# [ABOUT THIS TASK]
Report how many lines of the material below contain the string "Lexus". The reply is that number and no more.

# [DATA BELOW]

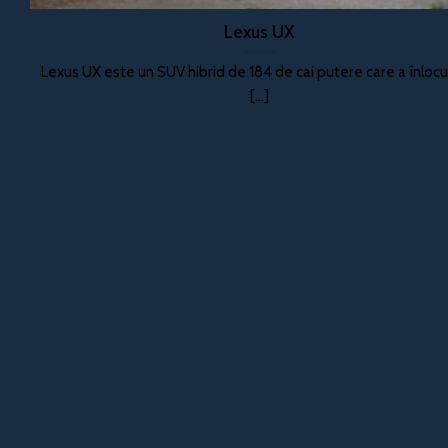
Lexus UX
Lexus UX este un SUV hibrid de 184 de cai putere care a înlocu
[...]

# [PROBLEM SOLUTION]
2